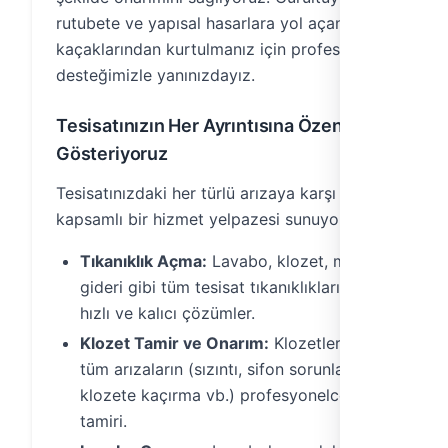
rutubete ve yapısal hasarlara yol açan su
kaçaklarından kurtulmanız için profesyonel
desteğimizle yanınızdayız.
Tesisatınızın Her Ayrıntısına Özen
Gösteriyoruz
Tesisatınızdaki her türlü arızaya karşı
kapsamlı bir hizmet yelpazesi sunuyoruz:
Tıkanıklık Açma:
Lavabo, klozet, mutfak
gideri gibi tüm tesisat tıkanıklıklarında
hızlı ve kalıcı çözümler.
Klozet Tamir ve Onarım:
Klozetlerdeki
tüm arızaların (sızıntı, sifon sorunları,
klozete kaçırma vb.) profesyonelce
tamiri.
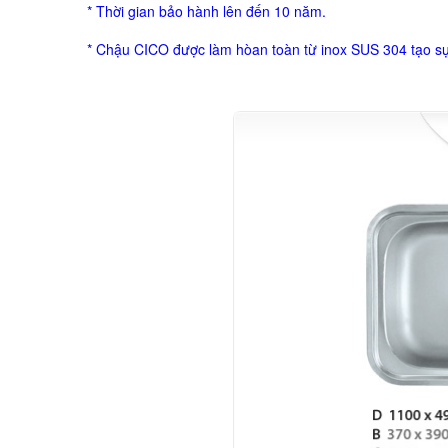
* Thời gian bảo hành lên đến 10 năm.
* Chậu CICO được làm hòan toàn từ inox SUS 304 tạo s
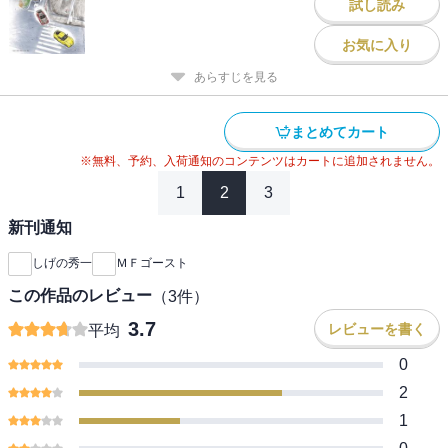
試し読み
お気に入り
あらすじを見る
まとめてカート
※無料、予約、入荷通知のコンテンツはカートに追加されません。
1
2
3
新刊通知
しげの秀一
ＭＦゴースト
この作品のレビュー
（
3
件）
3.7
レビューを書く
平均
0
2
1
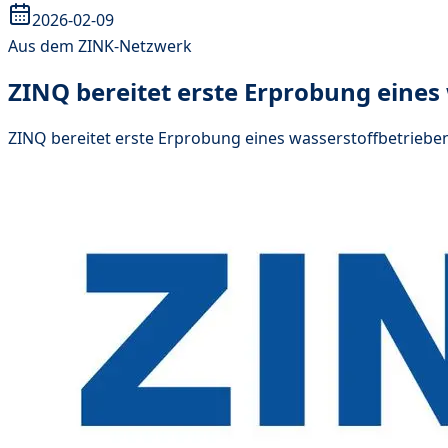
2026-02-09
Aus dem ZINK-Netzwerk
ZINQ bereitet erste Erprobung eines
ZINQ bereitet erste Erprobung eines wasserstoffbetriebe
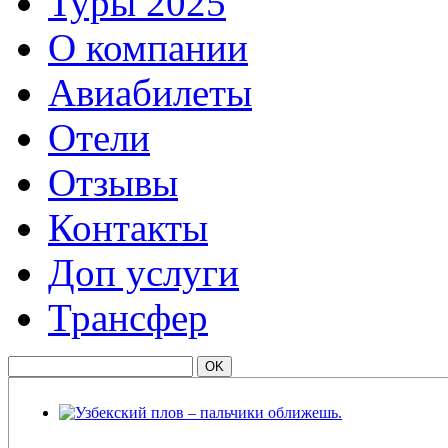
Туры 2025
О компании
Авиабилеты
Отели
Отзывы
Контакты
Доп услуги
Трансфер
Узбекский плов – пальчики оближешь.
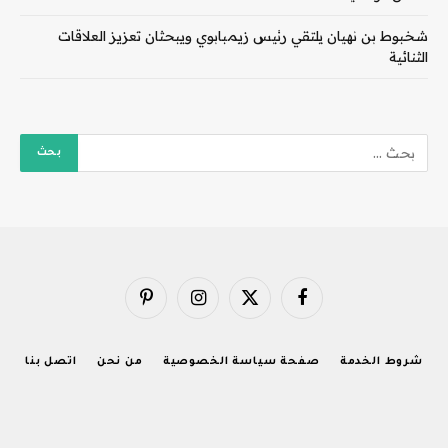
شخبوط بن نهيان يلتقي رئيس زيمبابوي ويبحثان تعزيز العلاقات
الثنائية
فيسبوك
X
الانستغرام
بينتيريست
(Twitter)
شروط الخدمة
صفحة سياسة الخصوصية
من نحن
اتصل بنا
...
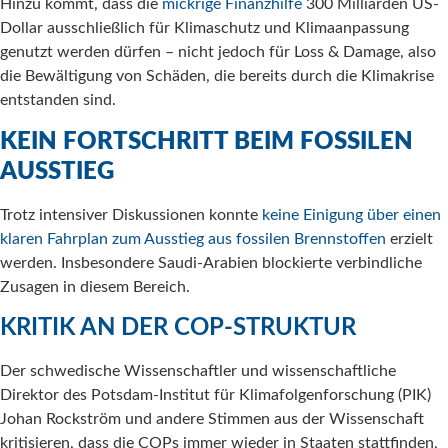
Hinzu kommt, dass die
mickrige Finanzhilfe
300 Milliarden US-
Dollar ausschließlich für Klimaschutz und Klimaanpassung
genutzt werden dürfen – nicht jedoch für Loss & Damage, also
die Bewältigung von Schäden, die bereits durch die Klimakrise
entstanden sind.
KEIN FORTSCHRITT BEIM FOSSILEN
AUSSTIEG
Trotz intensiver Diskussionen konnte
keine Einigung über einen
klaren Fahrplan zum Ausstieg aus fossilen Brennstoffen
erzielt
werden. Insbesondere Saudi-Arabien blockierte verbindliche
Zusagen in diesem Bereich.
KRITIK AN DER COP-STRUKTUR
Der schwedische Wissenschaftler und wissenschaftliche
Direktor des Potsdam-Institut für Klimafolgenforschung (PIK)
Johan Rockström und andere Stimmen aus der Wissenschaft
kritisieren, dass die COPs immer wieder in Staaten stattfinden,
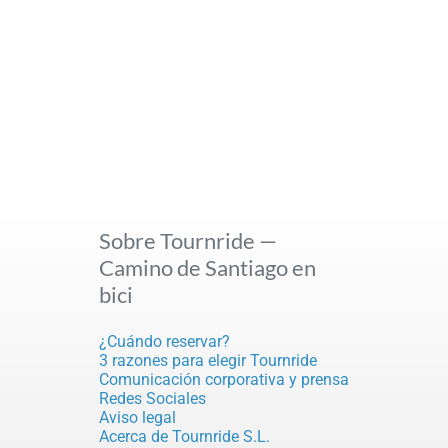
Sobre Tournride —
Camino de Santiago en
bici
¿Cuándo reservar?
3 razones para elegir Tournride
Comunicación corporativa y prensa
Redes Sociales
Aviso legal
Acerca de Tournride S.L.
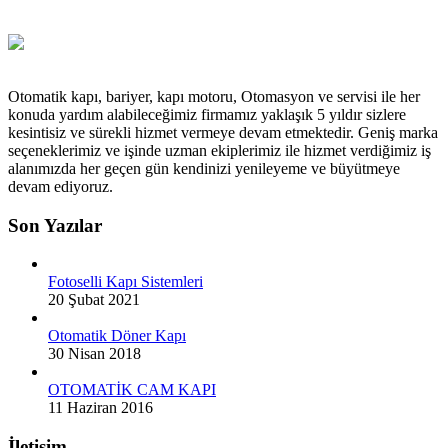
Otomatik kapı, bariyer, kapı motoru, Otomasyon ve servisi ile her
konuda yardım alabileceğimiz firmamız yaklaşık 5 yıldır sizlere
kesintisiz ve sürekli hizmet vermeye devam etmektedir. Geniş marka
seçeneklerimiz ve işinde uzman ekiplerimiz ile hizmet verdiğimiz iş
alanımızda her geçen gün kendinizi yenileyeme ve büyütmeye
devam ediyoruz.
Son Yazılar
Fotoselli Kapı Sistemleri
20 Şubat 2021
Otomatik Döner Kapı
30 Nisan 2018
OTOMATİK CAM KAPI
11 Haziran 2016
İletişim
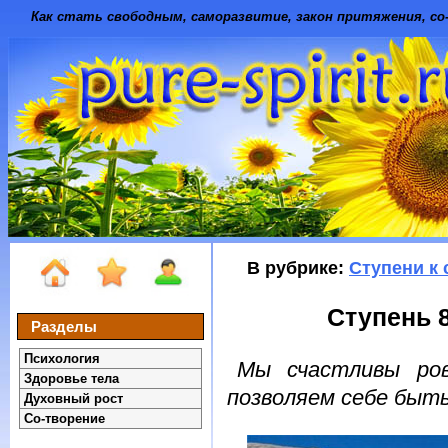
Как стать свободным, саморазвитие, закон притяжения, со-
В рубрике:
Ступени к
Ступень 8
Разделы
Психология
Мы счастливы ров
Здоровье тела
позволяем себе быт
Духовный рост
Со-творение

Task requirements:
Using the entries above, work out the number of lines that hold the word "ZINQ" and write it with no other words.

Problem solution:
2